Thursday, March 20, 2014

The Prodical Student Returneth

The Senior Frampton

As if our lives were not busy enough.
As if our days were not short enough.
As if we SAID we were going to slow things down.

What do I go and do?

I apply to the University of Illinois as a full time student.

And what do those misguided folks do? They accept me. Really. What have I done? I start as a Junior this August in the Creative Writing Program. I plan to continue straight though and obtain my Masters in the very same field.

Why not? I'm going to get old and die anyway, I might as well finally learn the correct use of colons and semi-colons.  If I really want to write and be published then I best learn the techniques. Besides, spending the day in a library trying to sort out the poetry of Yeats is a day well spent in my mind. (well it would be better spent at Galway University but I'm still wading through the Study Abroad requirements.)

The desire for this end result has been a very long time coming but ALWAYS in the back of my head, since 1976 when after a disastrous first semester at the same University I was non-ceremoniously expelled for a grade point average lower than the ground I was passed out on back in those days.

Seemed I love attending all those Peter Frampton parties a wee bit more than I actually attended class. Do you do?  Well I did. To say my mother was pissed, sorry there is no better term, when she made that 3 hr RT drive to collect my sorry (not enough) butt, is a gross understatement.

She brought me back into their home and said "You got two weeks Madame Butterfly, to get a job and find a lace to live." She had four other children who needed her and as far as she was concerned I had already flown the too crowded nest. I was 17, part of the problem. I graduated HS after three years and had no more enough maturity for campus life than a new born calf is ready to produce milk.

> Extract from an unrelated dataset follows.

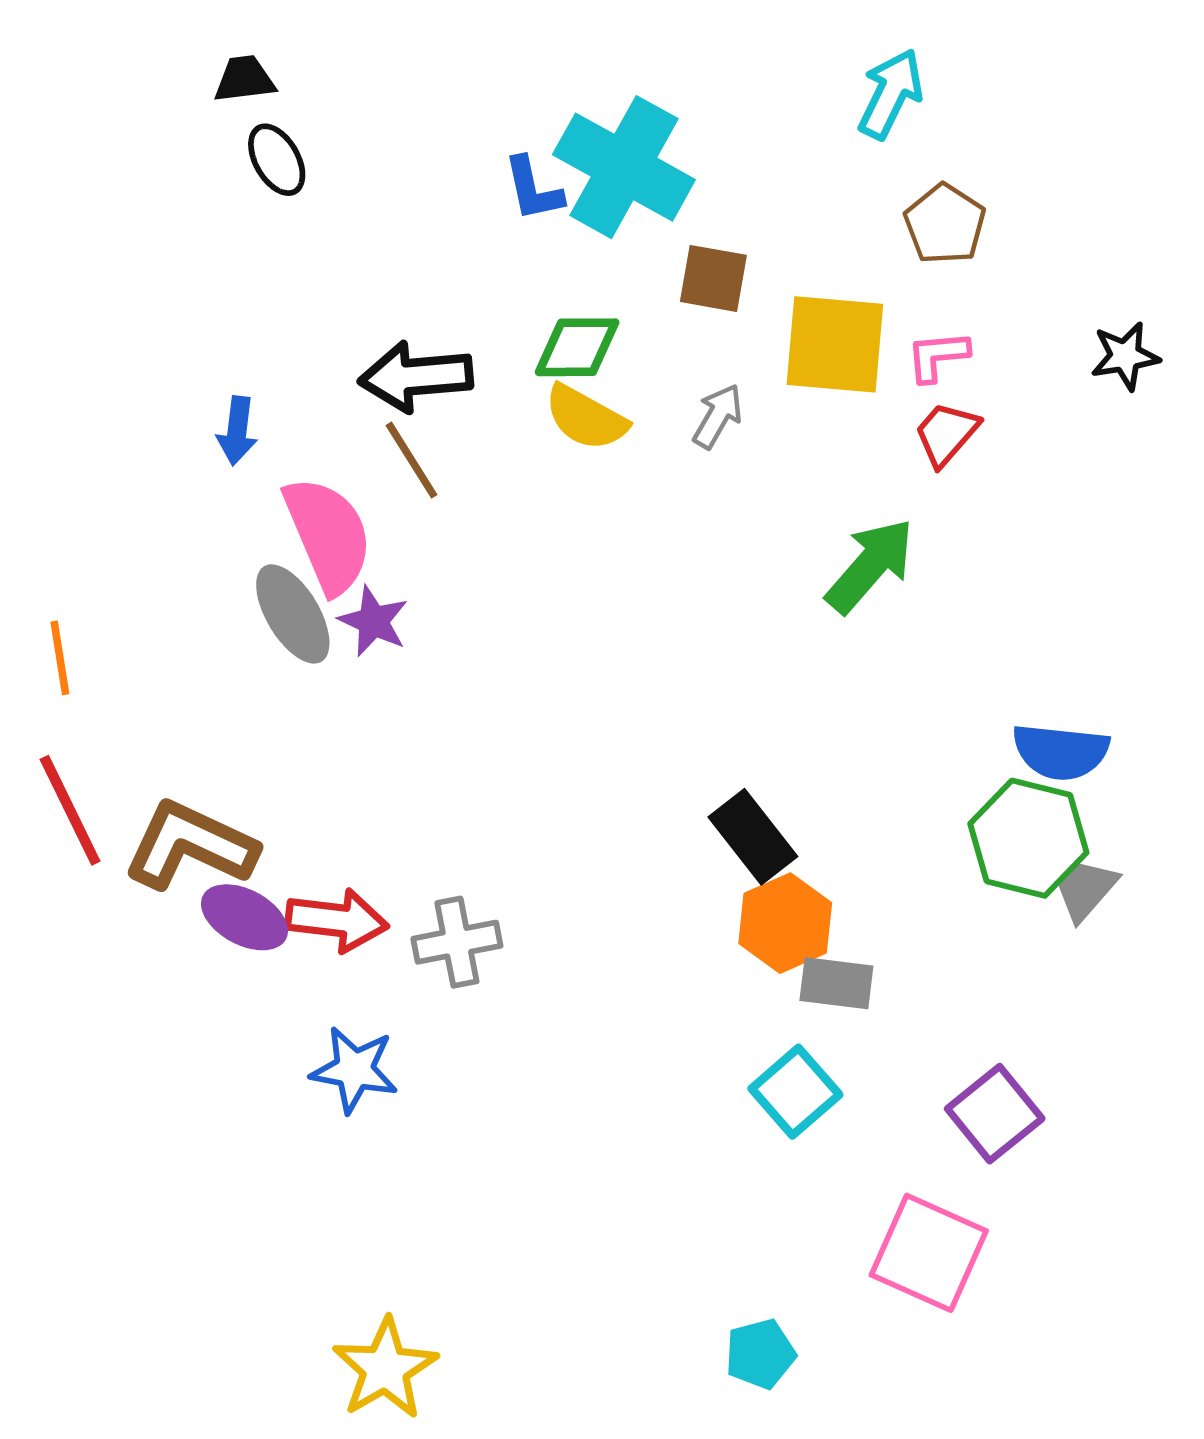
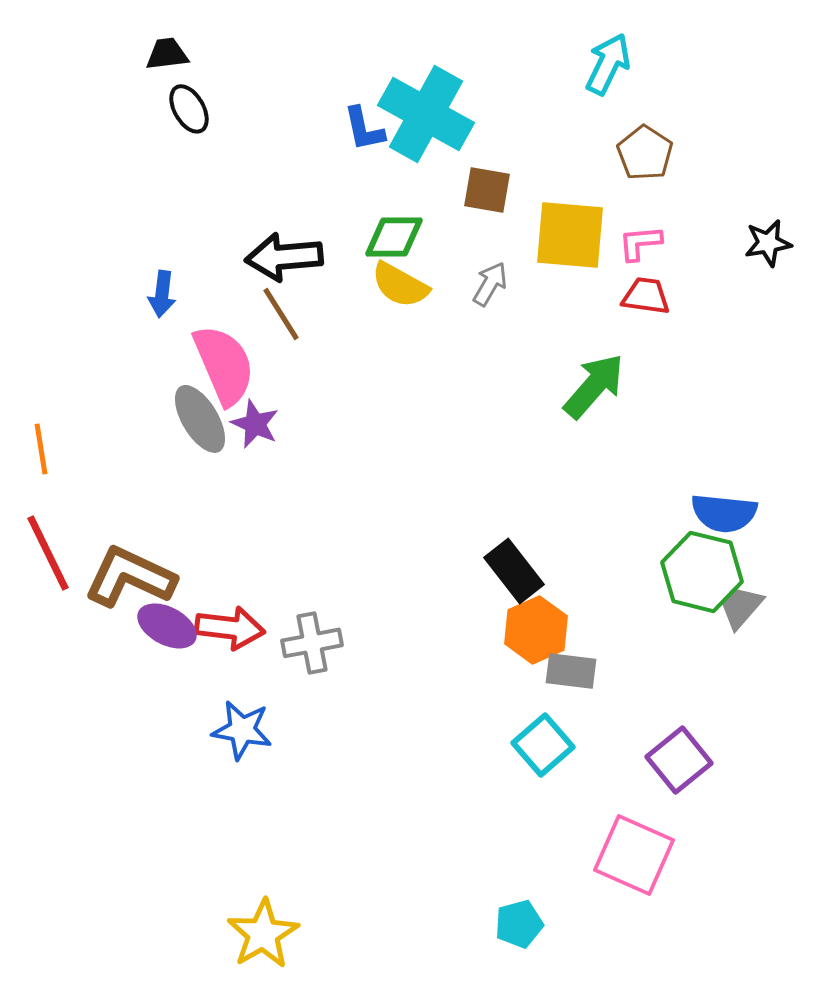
red trapezoid: (946, 434) -> (646, 296), turned 57

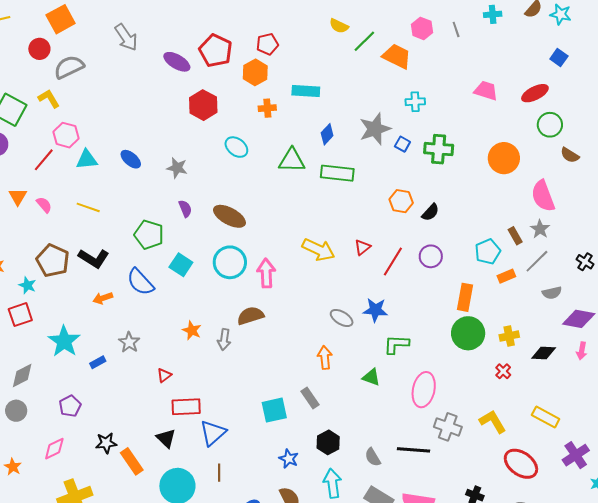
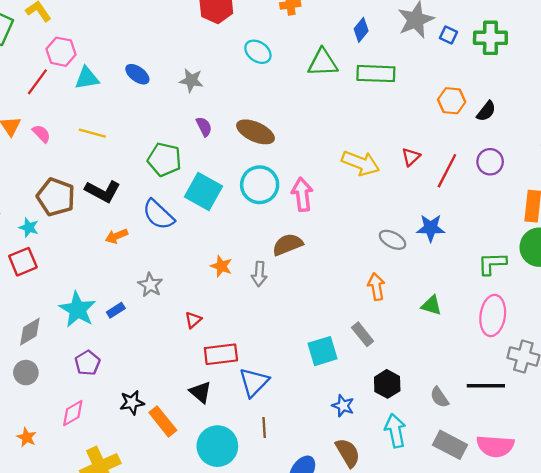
cyan square: (181, 265) -> (204, 192), size x1.4
cyan star: (64, 341) -> (77, 309), moved
green L-shape: (396, 344) -> (492, 263), moved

Two weeks later I was living in a rented trailer and working as a nurse side, which lead me to South Dakota and nursing school and marriage and kids, a divorce, a wonderful remarriage,  36 years in health care and a farmer and BAM! here I am at almost 55 and ready for a big change.

So , you might ponder, how does this fit in with our Poor Farm plans? Very well I hope. At first, until this farm is sold and new house is built it will indeed be insanely busy. But the University is only an hour away and classes can be scheduled for three times a week.  Since I plan to actually ATTEND classes this time it's likely I'll get better grades than oh say 38 years ago.

That will allow me, outside of study and travel time, and I'm a big believer in listening to classes on CD while driving, 4 full days to work with my Keith on our new place, and continue to write free-lance articles as I do now for additional income.

I still believe the only reason they have accepted me this time is that my records were so old they had returned to dust, unable to place blame where it was due. In fact my old immunization records are so ancient (1959) I have to have new measles, mumps and rubella shots, a health requirement of the school.

I just hope I get a nice bottle of something warm and soothing to drink right after, like any good baby would.

Of course being the most brilliant blog followers in the world you might wonder "How is she going to pay for this little venture.?"

I'm not. My parents are.

You see, due to a  limited scholarship which grants full tuition waivers to U of I for the children of war veterans whose parents served either in WW2, Korean Conflict, Vietnam , Southwest Asia Conflict, Operation Enduring Freedom, and Operation Iraqi Freedom. I have been blessed with four years of paid tuition. I received notice of this award just two days ago. Here is the link in the event you are interested:

Even though my parents, both veterans of the Korean Conflict, who have been dead many years, who were never able to attend college themselves, never made more than $16,000 a year.

I believe my mother is up in Heaven right now hysterically laughing at the irony of this more than anyone.


  1. Good for you! I taught at both the high school and college level for 42 years. Now work as a sub, but limit my days to six. or so, each month. Everyone needs to be a lifelong learner. I blog, write, and do research edits for graduate papers, try to learn something new every day.

    1. Neil, you inspire me! Our kids especially the younger ones in their 20's just don't get it. But then again neither do I really ...until I entered the second half of my life!

  2. Talk about pursuing your dream! This is fantastic news. Good for you Donna. Everything seems to be working out beautifully. I hope you still have time to keep us updated on what you're doing and learning. :)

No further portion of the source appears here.